* Your objective *
Pictures stay out; everything else in the listing below is to be restated word for word.

* Records *

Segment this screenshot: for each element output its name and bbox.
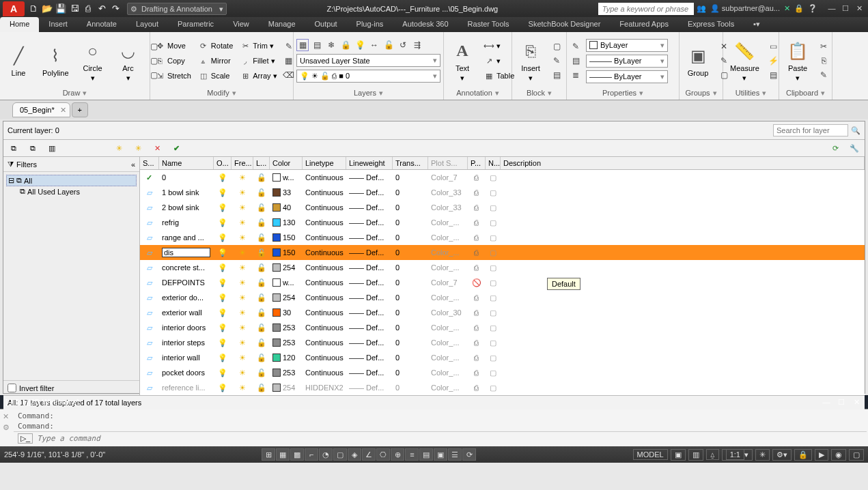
layer-lock-icon[interactable]: 🔒	[339, 39, 352, 51]
grid-icon[interactable]: ▩	[290, 448, 304, 461]
polyline-button[interactable]: ⌇Polyline	[38, 43, 73, 78]
col-header[interactable]: O...	[214, 157, 232, 169]
ducs-icon[interactable]: ⎔	[376, 448, 390, 461]
dim-linear-icon[interactable]: ⟷▾	[482, 40, 516, 52]
new-property-filter-icon[interactable]: ⧉	[8, 142, 20, 154]
qv-icon[interactable]: ▥	[688, 449, 703, 461]
set-current-icon[interactable]: ✔	[170, 142, 182, 154]
layer-row[interactable]: ▱💡☀🔓150Continuous—— Def...0Color_...⎙▢	[140, 245, 865, 260]
tab-manage[interactable]: Manage	[259, 17, 305, 32]
line-button[interactable]: ╱Line	[3, 43, 34, 78]
mirror-button[interactable]: ⟁Mirror	[197, 55, 234, 67]
col-header[interactable]: N...	[486, 157, 501, 169]
layer-match-icon[interactable]: ↔	[368, 39, 380, 51]
layer-off-icon[interactable]: 💡	[354, 39, 366, 51]
minimize-icon[interactable]: —	[826, 4, 838, 13]
copy-button[interactable]: ⎘Copy	[153, 55, 193, 67]
panel-title-utilities[interactable]: Utilities	[726, 88, 776, 98]
panel-title-layers[interactable]: Layers	[296, 88, 440, 98]
new-group-filter-icon[interactable]: ⧉	[27, 142, 39, 154]
layer-freeze-icon[interactable]: ❄	[325, 39, 337, 51]
anno-vis-icon[interactable]: ✳	[755, 449, 770, 461]
select-icon[interactable]: ▭	[768, 40, 780, 53]
tab-insert[interactable]: Insert	[39, 17, 77, 32]
qselect-icon[interactable]: ⚡	[768, 55, 780, 67]
col-header[interactable]: L...	[253, 157, 270, 169]
tab-home[interactable]: Home	[0, 17, 39, 32]
layer-name-edit[interactable]	[162, 248, 210, 257]
tab-sketchbook-designer[interactable]: SketchBook Designer	[519, 17, 611, 32]
vp-close-icon[interactable]: ✕	[850, 398, 863, 407]
array-button[interactable]: ⊞Array ▾	[238, 70, 278, 82]
layer-row[interactable]: ▱interior wall💡☀🔓120Continuous—— Def...0…	[140, 350, 865, 365]
panel-title-groups[interactable]: Groups	[682, 88, 720, 98]
fillet-button[interactable]: ◞Fillet ▾	[238, 55, 278, 67]
sc-icon[interactable]: ☰	[448, 448, 462, 461]
maximize-icon[interactable]: ☐	[839, 4, 852, 13]
layer-row[interactable]: ▱exterior wall💡☀🔓30Continuous—— Def...0C…	[140, 305, 865, 320]
col-header[interactable]: Description	[501, 157, 865, 169]
layer-grid[interactable]: ✓0💡☀🔓w...Continuous—— Def...0Color_7⎙▢▱1…	[140, 170, 865, 395]
col-header[interactable]: Trans...	[393, 157, 428, 169]
circle-button[interactable]: ○Circle▾	[77, 38, 109, 84]
layer-row[interactable]: ▱1 bowl sink💡☀🔓33Continuous—— Def...0Col…	[140, 185, 865, 200]
layer-row[interactable]: ▱exterior do...💡☀🔓254Continuous—— Def...…	[140, 290, 865, 305]
infer-icon[interactable]: ⊞	[262, 448, 275, 461]
create-block-icon[interactable]: ▢	[550, 40, 563, 53]
erase-icon[interactable]: ⌫	[283, 69, 295, 81]
layout-nav-icon[interactable]: ▣	[671, 449, 686, 461]
ws-switch-icon[interactable]: ⚙▾	[772, 449, 792, 461]
cut-icon[interactable]: ✂	[817, 40, 830, 53]
leader-icon[interactable]: ↗▾	[482, 55, 516, 67]
ortho-icon[interactable]: ⌐	[305, 448, 318, 461]
explode-icon[interactable]: ✎	[283, 40, 295, 53]
app-logo[interactable]: A	[3, 1, 25, 16]
saveas-icon[interactable]: 🖫	[68, 3, 81, 15]
layer-row[interactable]: ▱range and ...💡☀🔓150Continuous—— Def...0…	[140, 230, 865, 245]
layer-walk-icon[interactable]: ⇶	[411, 39, 423, 51]
layer-combo[interactable]: 💡 ☀ 🔓 ⎙ ■ 0	[296, 70, 440, 83]
group-button[interactable]: ▣Group	[682, 43, 714, 78]
measure-button[interactable]: 📏Measure▾	[726, 38, 764, 84]
tab-output[interactable]: Output	[305, 17, 347, 32]
osnap-icon[interactable]: ▢	[333, 448, 347, 461]
close-icon[interactable]: ✕	[853, 4, 865, 13]
exchange-icon[interactable]: ✕	[784, 4, 790, 13]
user-button[interactable]: 👤 subpartner@au...	[710, 4, 780, 13]
layer-row[interactable]: ▱reference li...💡☀🔓254HIDDENX2—— Def...0…	[140, 380, 865, 395]
refresh-icon[interactable]: ⟳	[829, 142, 841, 154]
tree-used-layers[interactable]: ⧉All Used Layers	[6, 186, 137, 197]
layer-row[interactable]: ▱refrig💡☀🔓130Continuous—— Def...0Color_.…	[140, 215, 865, 230]
anno-scale-icon[interactable]: ⍙	[706, 449, 719, 460]
cmd-opts-icon[interactable]: ⚙	[3, 423, 12, 432]
command-input[interactable]	[37, 434, 863, 443]
tab-extra-icon[interactable]: ▪▾	[744, 17, 770, 32]
file-tab[interactable]: 05_Begin*✕	[12, 102, 70, 117]
prop-icon2[interactable]: ▤	[570, 55, 582, 67]
tab-express-tools[interactable]: Express Tools	[678, 17, 744, 32]
panel-title-properties[interactable]: Properties	[570, 88, 676, 98]
undo-icon[interactable]: ↶	[96, 3, 108, 15]
isolate-icon[interactable]: ◉	[831, 449, 846, 461]
tab-autodesk-360[interactable]: Autodesk 360	[393, 17, 458, 32]
panel-title-draw[interactable]: Draw	[3, 88, 147, 98]
panel-title-annotation[interactable]: Annotation	[447, 88, 509, 98]
layer-row[interactable]: ▱2 bowl sink💡☀🔓40Continuous—— Def...0Col…	[140, 200, 865, 215]
layer-row[interactable]: ▱interior steps💡☀🔓253Continuous—— Def...…	[140, 335, 865, 350]
save-icon[interactable]: 💾	[55, 3, 67, 15]
help-icon[interactable]: ❔	[808, 4, 817, 13]
scale-button[interactable]: ◫Scale	[197, 70, 234, 82]
text-button[interactable]: AText▾	[447, 38, 478, 84]
layer-row[interactable]: ✓0💡☀🔓w...Continuous—— Def...0Color_7⎙▢	[140, 170, 865, 185]
otrack-icon[interactable]: ∠	[362, 448, 376, 461]
col-header[interactable]: Plot S...	[428, 157, 468, 169]
col-header[interactable]: Fre...	[232, 157, 253, 169]
new-layer-vp-icon[interactable]: ✳	[132, 142, 144, 154]
search-icon[interactable]: 🔍	[851, 126, 860, 135]
stretch-button[interactable]: ⇲Stretch	[153, 70, 193, 82]
signin-icon[interactable]: 👥	[697, 4, 706, 13]
clean-screen-icon[interactable]: ▢	[849, 449, 864, 461]
layer-states-icon[interactable]: ▥	[46, 142, 58, 154]
offset-icon[interactable]: ▦	[283, 55, 295, 67]
layer-search-input[interactable]	[773, 124, 848, 136]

* Task output *
Segment this screenshot: for each element output its name and bbox.
layer-lock-icon[interactable]: 🔒	[339, 39, 352, 51]
grid-icon[interactable]: ▩	[290, 448, 304, 461]
polyline-button[interactable]: ⌇Polyline	[38, 43, 73, 78]
col-header[interactable]: O...	[214, 157, 232, 169]
ducs-icon[interactable]: ⎔	[376, 448, 390, 461]
dim-linear-icon[interactable]: ⟷▾	[482, 40, 516, 52]
new-property-filter-icon[interactable]: ⧉	[8, 142, 20, 154]
qv-icon[interactable]: ▥	[688, 449, 703, 461]
set-current-icon[interactable]: ✔	[170, 142, 182, 154]
layer-row[interactable]: ▱💡☀🔓150Continuous—— Def...0Color_...⎙▢	[140, 245, 865, 260]
tab-manage[interactable]: Manage	[259, 17, 305, 32]
line-button[interactable]: ╱Line	[3, 43, 34, 78]
mirror-button[interactable]: ⟁Mirror	[197, 55, 234, 67]
col-header[interactable]: N...	[486, 157, 501, 169]
layer-match-icon[interactable]: ↔	[368, 39, 380, 51]
layer-off-icon[interactable]: 💡	[354, 39, 366, 51]
minimize-icon[interactable]: —	[826, 4, 838, 13]
copy-button[interactable]: ⎘Copy	[153, 55, 193, 67]
panel-title-utilities[interactable]: Utilities	[726, 88, 776, 98]
panel-title-layers[interactable]: Layers	[296, 88, 440, 98]
new-group-filter-icon[interactable]: ⧉	[27, 142, 39, 154]
layer-freeze-icon[interactable]: ❄	[325, 39, 337, 51]
anno-vis-icon[interactable]: ✳	[755, 449, 770, 461]
select-icon[interactable]: ▭	[768, 40, 780, 53]
tab-insert[interactable]: Insert	[39, 17, 77, 32]
qselect-icon[interactable]: ⚡	[768, 55, 780, 67]
col-header[interactable]: L...	[253, 157, 270, 169]
tab-home[interactable]: Home	[0, 17, 39, 32]
layer-name-edit[interactable]	[162, 248, 210, 257]
tab-sketchbook-designer[interactable]: SketchBook Designer	[519, 17, 611, 32]
vp-close-icon[interactable]: ✕	[850, 398, 863, 407]
array-button[interactable]: ⊞Array ▾	[238, 70, 278, 82]
layer-row[interactable]: ▱interior wall💡☀🔓120Continuous—— Def...0…	[140, 350, 865, 365]
panel-title-groups[interactable]: Groups	[682, 88, 720, 98]
fillet-button[interactable]: ◞Fillet ▾	[238, 55, 278, 67]
sc-icon[interactable]: ☰	[448, 448, 462, 461]
maximize-icon[interactable]: ☐	[839, 4, 852, 13]
layer-row[interactable]: ▱exterior wall💡☀🔓30Continuous—— Def...0C…	[140, 305, 865, 320]
col-header[interactable]: Description	[501, 157, 865, 169]
layer-grid[interactable]: ✓0💡☀🔓w...Continuous—— Def...0Color_7⎙▢▱1…	[140, 170, 865, 395]
col-header[interactable]: Trans...	[393, 157, 428, 169]
circle-button[interactable]: ○Circle▾	[77, 38, 109, 84]
layer-row[interactable]: ▱1 bowl sink💡☀🔓33Continuous—— Def...0Col…	[140, 185, 865, 200]
layer-row[interactable]: ▱exterior do...💡☀🔓254Continuous—— Def...…	[140, 290, 865, 305]
infer-icon[interactable]: ⊞	[262, 448, 275, 461]
create-block-icon[interactable]: ▢	[550, 40, 563, 53]
erase-icon[interactable]: ⌫	[283, 69, 295, 81]
layout-nav-icon[interactable]: ▣	[671, 449, 686, 461]
ws-switch-icon[interactable]: ⚙▾	[772, 449, 792, 461]
cut-icon[interactable]: ✂	[817, 40, 830, 53]
leader-icon[interactable]: ↗▾	[482, 55, 516, 67]
ortho-icon[interactable]: ⌐	[305, 448, 318, 461]
explode-icon[interactable]: ✎	[283, 40, 295, 53]
app-logo[interactable]: A	[3, 1, 25, 16]
saveas-icon[interactable]: 🖫	[68, 3, 81, 15]
layer-row[interactable]: ▱range and ...💡☀🔓150Continuous—— Def...0…	[140, 230, 865, 245]
layer-walk-icon[interactable]: ⇶	[411, 39, 423, 51]
layer-combo[interactable]: 💡 ☀ 🔓 ⎙ ■ 0	[296, 70, 440, 83]
group-button[interactable]: ▣Group	[682, 43, 714, 78]
measure-button[interactable]: 📏Measure▾	[726, 38, 764, 84]
tab-output[interactable]: Output	[305, 17, 347, 32]
osnap-icon[interactable]: ▢	[333, 448, 347, 461]
close-icon[interactable]: ✕	[853, 4, 865, 13]
exchange-icon[interactable]: ✕	[784, 4, 790, 13]
user-button[interactable]: 👤 subpartner@au...	[710, 4, 780, 13]
layer-row[interactable]: ▱reference li...💡☀🔓254HIDDENX2—— Def...0…	[140, 380, 865, 395]
refresh-icon[interactable]: ⟳	[829, 142, 841, 154]
tree-used-layers[interactable]: ⧉All Used Layers	[6, 186, 137, 197]
layer-row[interactable]: ▱refrig💡☀🔓130Continuous—— Def...0Color_.…	[140, 215, 865, 230]
anno-scale-icon[interactable]: ⍙	[706, 449, 719, 460]
cmd-opts-icon[interactable]: ⚙	[3, 423, 12, 432]
command-input[interactable]	[37, 434, 863, 443]
tab-extra-icon[interactable]: ▪▾	[744, 17, 770, 32]
file-tab[interactable]: 05_Begin*✕	[12, 102, 70, 117]
prop-icon2[interactable]: ▤	[570, 55, 582, 67]
tab-express-tools[interactable]: Express Tools	[678, 17, 744, 32]
panel-title-properties[interactable]: Properties	[570, 88, 676, 98]
undo-icon[interactable]: ↶	[96, 3, 108, 15]
isolate-icon[interactable]: ◉	[831, 449, 846, 461]
tab-autodesk-360[interactable]: Autodesk 360	[393, 17, 458, 32]
panel-title-draw[interactable]: Draw	[3, 88, 147, 98]
panel-title-annotation[interactable]: Annotation	[447, 88, 509, 98]
layer-row[interactable]: ▱2 bowl sink💡☀🔓40Continuous—— Def...0Col…	[140, 200, 865, 215]
layer-row[interactable]: ▱interior steps💡☀🔓253Continuous—— Def...…	[140, 335, 865, 350]
save-icon[interactable]: 💾	[55, 3, 67, 15]
help-icon[interactable]: ❔	[808, 4, 817, 13]
scale-button[interactable]: ◫Scale	[197, 70, 234, 82]
text-button[interactable]: AText▾	[447, 38, 478, 84]
layer-row[interactable]: ✓0💡☀🔓w...Continuous—— Def...0Color_7⎙▢	[140, 170, 865, 185]
otrack-icon[interactable]: ∠	[362, 448, 376, 461]
col-header[interactable]: Plot S...	[428, 157, 468, 169]
col-header[interactable]: Fre...	[232, 157, 253, 169]
new-layer-vp-icon[interactable]: ✳	[132, 142, 144, 154]
search-icon[interactable]: 🔍	[851, 126, 860, 135]
stretch-button[interactable]: ⇲Stretch	[153, 70, 193, 82]
signin-icon[interactable]: 👥	[697, 4, 706, 13]
clean-screen-icon[interactable]: ▢	[849, 449, 864, 461]
layer-states-icon[interactable]: ▥	[46, 142, 58, 154]
offset-icon[interactable]: ▦	[283, 55, 295, 67]
layer-search-input[interactable]	[773, 124, 848, 136]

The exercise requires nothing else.